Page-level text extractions
--

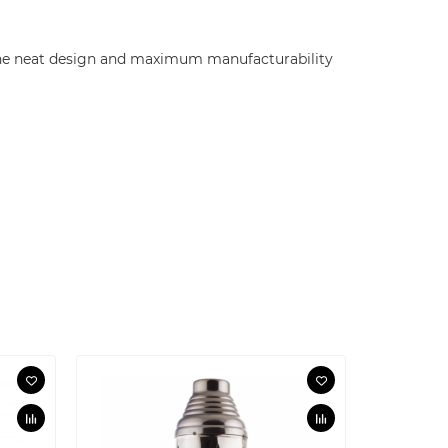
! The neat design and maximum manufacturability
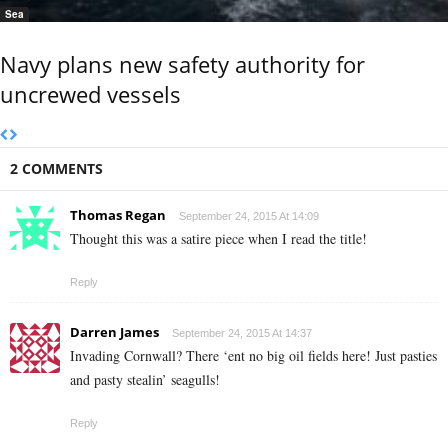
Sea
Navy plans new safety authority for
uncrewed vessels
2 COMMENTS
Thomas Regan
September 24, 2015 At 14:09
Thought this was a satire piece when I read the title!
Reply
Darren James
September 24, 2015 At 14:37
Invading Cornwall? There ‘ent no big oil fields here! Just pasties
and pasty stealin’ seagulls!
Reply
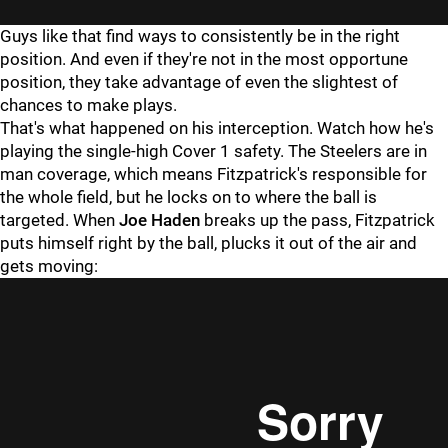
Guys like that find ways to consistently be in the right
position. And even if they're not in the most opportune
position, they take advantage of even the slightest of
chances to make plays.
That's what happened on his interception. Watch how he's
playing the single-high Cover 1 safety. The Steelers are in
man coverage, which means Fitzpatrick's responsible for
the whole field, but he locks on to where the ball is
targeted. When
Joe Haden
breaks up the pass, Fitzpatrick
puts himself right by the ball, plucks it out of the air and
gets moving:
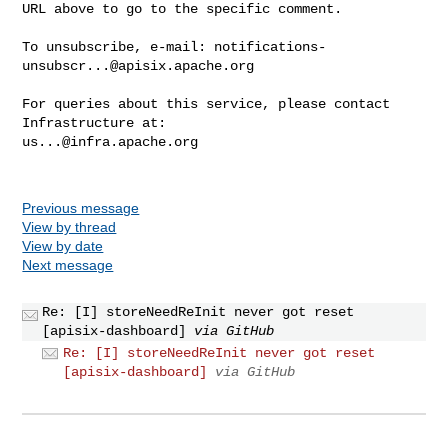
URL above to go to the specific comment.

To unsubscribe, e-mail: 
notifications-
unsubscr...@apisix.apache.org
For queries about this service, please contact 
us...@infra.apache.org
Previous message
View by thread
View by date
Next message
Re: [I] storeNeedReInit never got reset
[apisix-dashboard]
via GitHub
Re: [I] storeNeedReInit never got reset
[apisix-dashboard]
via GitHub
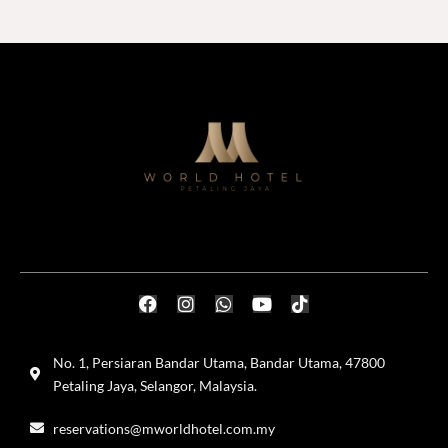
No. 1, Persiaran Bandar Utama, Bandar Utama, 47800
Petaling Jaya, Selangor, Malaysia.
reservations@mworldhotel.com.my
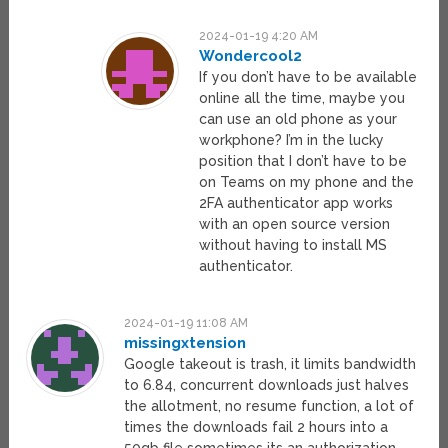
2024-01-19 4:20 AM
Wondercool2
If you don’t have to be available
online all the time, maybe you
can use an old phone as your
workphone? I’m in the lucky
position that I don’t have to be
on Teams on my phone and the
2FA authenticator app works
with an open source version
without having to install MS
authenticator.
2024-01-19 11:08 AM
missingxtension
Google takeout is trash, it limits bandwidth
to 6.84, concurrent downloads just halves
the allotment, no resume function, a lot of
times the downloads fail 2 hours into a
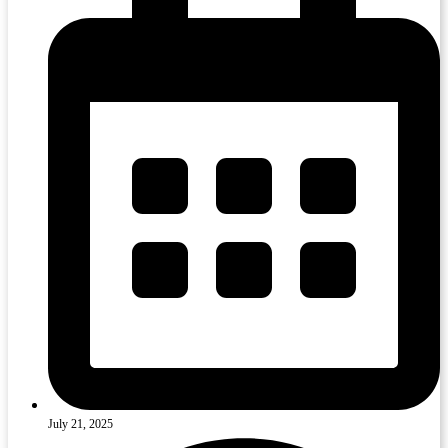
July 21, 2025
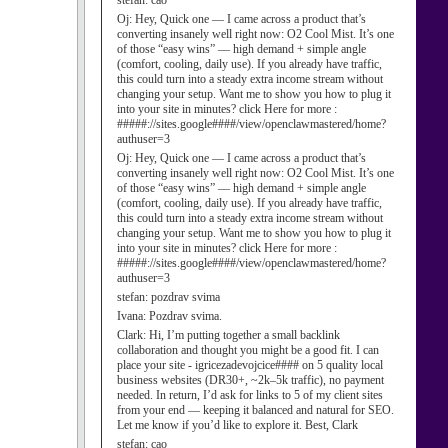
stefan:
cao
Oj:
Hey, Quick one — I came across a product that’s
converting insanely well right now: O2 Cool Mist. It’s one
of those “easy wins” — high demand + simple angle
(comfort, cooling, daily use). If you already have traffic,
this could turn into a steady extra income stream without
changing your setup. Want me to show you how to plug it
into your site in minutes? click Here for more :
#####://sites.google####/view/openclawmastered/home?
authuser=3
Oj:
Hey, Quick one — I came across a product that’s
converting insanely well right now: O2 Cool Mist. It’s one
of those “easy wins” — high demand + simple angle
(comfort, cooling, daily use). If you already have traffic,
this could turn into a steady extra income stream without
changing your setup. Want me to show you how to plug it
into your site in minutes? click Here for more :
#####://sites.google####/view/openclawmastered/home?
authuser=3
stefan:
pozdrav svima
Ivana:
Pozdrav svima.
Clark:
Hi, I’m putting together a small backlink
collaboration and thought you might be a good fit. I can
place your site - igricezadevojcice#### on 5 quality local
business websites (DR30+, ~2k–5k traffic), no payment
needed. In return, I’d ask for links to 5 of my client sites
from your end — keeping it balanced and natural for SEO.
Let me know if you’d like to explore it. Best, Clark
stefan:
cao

--

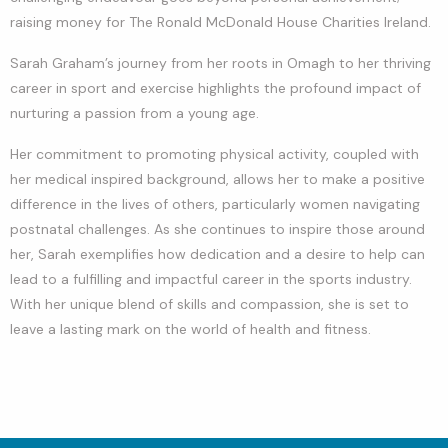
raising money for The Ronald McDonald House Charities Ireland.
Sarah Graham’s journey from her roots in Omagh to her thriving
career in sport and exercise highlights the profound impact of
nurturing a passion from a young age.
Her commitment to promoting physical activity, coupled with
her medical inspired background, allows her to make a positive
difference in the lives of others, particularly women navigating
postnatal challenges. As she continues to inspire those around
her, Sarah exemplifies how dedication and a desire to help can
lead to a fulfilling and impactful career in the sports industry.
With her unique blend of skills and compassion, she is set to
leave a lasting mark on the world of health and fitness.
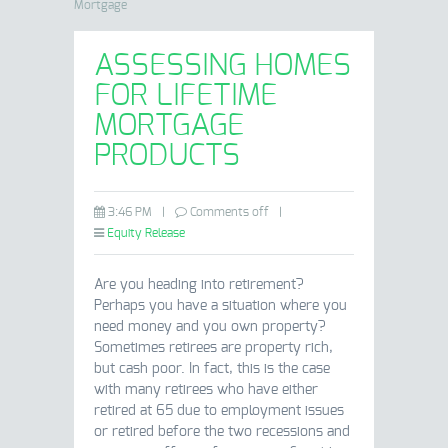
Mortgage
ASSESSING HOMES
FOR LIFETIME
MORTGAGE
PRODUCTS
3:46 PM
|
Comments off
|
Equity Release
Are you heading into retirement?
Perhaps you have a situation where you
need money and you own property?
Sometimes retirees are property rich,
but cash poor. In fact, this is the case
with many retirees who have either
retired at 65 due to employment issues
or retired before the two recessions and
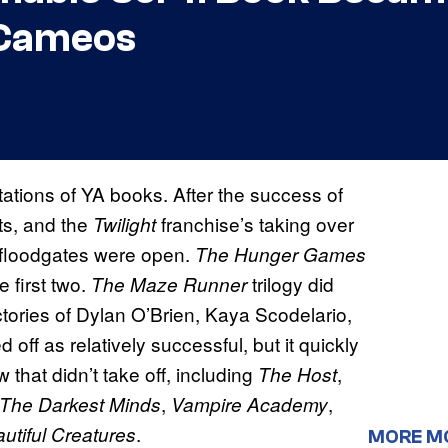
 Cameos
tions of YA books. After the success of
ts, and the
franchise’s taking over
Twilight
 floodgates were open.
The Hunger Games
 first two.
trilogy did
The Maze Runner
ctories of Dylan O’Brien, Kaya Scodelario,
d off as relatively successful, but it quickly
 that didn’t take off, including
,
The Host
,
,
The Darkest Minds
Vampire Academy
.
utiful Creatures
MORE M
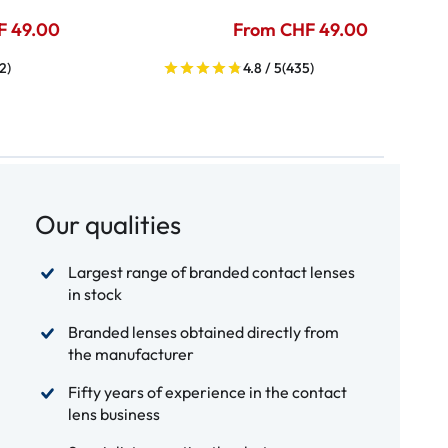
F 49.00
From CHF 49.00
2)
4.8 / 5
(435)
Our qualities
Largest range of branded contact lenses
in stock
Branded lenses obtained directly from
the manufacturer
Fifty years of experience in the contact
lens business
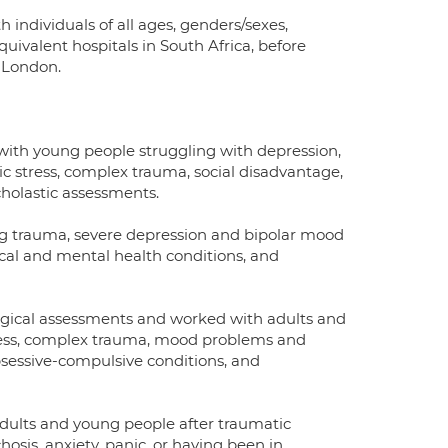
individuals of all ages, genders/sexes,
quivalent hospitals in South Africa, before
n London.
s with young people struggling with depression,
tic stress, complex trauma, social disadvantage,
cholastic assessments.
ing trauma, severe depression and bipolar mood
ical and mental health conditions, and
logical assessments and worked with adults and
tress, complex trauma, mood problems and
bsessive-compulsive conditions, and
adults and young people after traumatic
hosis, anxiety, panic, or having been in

--

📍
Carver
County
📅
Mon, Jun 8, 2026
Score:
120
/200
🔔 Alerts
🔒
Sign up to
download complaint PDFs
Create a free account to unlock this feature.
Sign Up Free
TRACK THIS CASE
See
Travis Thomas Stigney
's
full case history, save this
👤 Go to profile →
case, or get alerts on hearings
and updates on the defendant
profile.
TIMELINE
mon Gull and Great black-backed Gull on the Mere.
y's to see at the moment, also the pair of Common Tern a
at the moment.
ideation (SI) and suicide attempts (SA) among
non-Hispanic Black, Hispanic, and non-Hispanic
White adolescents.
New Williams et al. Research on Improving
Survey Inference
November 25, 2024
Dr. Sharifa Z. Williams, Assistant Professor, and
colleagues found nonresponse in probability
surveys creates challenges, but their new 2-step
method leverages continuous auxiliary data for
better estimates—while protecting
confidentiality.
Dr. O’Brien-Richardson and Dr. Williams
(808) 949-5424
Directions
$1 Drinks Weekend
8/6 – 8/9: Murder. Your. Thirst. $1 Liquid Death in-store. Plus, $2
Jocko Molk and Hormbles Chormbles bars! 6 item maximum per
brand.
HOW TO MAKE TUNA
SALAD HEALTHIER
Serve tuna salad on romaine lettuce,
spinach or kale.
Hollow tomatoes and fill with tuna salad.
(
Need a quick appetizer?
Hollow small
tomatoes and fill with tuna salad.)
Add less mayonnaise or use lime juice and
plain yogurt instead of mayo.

--

Using the entries above, return exactly the lines from the line with "can use an old phone as your" to the line with "Google takeout is trash, it limits bandwidth", counting both of those lines.

▶ Written response:
can use an old phone as your
workphone? I’m in the lucky
position that I don’t have to be
on Teams on my phone and the
2FA authenticator app works
with an open source version
without having to install MS
authenticator.
2024-01-19 11:08 AM
missingxtension
Google takeout is trash, it limits bandwidth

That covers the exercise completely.